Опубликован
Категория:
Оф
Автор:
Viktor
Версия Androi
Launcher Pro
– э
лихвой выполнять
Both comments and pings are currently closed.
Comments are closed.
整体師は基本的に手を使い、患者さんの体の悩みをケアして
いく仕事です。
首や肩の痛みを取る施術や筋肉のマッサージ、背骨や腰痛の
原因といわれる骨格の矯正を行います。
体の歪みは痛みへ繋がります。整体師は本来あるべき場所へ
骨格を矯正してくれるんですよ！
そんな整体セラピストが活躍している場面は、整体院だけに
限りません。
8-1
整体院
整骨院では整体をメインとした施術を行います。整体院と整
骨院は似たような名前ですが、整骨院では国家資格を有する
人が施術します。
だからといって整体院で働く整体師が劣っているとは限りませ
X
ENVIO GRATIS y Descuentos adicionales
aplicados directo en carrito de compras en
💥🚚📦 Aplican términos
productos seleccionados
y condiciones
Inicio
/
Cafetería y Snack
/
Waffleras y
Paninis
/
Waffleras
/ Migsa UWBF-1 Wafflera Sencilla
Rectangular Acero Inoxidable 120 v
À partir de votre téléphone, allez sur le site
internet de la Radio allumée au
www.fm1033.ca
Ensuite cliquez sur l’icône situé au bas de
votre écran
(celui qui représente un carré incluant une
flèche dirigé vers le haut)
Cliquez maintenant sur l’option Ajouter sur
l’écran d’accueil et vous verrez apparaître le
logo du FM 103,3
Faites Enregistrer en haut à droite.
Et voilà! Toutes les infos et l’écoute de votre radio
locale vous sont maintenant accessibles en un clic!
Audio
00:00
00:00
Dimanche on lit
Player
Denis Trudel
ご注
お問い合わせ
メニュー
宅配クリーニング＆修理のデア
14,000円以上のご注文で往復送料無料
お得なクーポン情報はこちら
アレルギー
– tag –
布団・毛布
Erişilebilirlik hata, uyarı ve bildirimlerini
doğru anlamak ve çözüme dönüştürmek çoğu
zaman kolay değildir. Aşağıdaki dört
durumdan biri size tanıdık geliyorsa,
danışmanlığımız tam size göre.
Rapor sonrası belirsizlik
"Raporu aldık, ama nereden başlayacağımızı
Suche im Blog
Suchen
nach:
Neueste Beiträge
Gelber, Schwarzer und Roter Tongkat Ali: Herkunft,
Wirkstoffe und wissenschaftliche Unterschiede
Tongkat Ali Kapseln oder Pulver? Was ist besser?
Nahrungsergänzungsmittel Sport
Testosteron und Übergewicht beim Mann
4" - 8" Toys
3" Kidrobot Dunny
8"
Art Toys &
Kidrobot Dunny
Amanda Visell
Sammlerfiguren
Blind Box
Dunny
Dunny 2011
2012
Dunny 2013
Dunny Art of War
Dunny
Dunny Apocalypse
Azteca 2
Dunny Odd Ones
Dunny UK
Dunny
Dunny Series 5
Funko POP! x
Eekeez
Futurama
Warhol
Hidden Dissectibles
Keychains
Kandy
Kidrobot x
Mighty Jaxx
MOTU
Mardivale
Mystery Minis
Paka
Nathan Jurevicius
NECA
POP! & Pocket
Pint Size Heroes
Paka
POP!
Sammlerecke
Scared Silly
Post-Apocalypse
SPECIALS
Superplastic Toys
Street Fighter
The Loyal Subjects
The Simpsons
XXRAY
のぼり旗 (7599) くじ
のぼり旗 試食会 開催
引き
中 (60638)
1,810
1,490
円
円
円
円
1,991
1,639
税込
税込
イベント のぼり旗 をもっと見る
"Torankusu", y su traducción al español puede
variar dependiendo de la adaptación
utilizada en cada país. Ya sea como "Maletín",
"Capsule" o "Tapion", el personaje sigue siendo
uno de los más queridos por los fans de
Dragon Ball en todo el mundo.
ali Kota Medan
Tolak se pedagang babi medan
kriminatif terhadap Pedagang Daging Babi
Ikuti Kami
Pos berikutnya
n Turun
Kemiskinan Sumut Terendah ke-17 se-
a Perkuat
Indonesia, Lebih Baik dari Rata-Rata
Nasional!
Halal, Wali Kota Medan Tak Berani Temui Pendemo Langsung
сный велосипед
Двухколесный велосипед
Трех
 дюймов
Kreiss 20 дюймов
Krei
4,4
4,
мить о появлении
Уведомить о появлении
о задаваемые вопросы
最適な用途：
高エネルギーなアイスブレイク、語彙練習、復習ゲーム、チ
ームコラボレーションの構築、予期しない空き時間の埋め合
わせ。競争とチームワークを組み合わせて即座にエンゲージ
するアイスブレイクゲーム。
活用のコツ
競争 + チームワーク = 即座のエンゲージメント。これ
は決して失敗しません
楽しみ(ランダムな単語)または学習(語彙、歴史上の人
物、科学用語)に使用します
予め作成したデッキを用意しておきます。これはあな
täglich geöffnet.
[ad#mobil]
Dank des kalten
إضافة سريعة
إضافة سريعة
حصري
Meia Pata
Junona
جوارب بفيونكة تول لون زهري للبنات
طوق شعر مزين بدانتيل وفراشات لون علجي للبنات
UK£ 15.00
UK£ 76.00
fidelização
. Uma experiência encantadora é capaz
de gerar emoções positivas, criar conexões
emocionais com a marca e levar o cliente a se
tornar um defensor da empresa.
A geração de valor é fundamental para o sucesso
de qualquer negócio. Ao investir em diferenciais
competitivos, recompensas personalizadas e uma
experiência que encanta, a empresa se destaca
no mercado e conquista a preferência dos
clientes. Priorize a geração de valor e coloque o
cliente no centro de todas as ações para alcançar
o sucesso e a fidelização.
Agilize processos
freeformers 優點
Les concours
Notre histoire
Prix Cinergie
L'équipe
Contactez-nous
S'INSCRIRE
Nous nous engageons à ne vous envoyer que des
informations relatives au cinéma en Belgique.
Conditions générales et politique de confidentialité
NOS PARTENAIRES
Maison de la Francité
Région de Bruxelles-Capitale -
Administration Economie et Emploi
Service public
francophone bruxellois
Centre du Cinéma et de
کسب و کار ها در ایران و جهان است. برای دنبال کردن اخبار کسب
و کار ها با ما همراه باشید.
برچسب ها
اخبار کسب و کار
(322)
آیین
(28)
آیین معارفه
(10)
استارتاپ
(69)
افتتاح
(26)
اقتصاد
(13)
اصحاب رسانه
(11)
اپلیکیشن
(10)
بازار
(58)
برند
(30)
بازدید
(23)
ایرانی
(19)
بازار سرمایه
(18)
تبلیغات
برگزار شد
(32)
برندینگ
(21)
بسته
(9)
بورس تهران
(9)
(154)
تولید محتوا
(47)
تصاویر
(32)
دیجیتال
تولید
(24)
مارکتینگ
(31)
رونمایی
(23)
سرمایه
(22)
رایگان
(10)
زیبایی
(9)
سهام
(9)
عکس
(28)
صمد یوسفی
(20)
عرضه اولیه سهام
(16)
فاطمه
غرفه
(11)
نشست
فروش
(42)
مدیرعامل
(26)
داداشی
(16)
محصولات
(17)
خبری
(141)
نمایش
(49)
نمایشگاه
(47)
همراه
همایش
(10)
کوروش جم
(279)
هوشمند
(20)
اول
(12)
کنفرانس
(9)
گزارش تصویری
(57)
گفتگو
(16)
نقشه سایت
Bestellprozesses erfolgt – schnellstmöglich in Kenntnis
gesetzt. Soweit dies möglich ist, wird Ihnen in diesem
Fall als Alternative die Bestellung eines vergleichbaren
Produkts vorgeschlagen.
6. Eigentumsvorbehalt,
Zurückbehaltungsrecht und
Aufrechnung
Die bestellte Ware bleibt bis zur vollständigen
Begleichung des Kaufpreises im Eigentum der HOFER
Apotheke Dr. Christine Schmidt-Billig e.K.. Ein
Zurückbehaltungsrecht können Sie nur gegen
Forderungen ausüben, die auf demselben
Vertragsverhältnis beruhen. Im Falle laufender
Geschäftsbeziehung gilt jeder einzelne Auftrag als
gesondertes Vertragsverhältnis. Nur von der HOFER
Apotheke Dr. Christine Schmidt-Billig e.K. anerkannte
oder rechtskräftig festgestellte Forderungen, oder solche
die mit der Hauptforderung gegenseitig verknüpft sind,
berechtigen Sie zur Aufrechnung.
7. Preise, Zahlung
○ ○ ○
The answer must consist of every line from the entries above that contains "появлении".

■ **Exercise solution**
мить о появлении
Уведомить о появлении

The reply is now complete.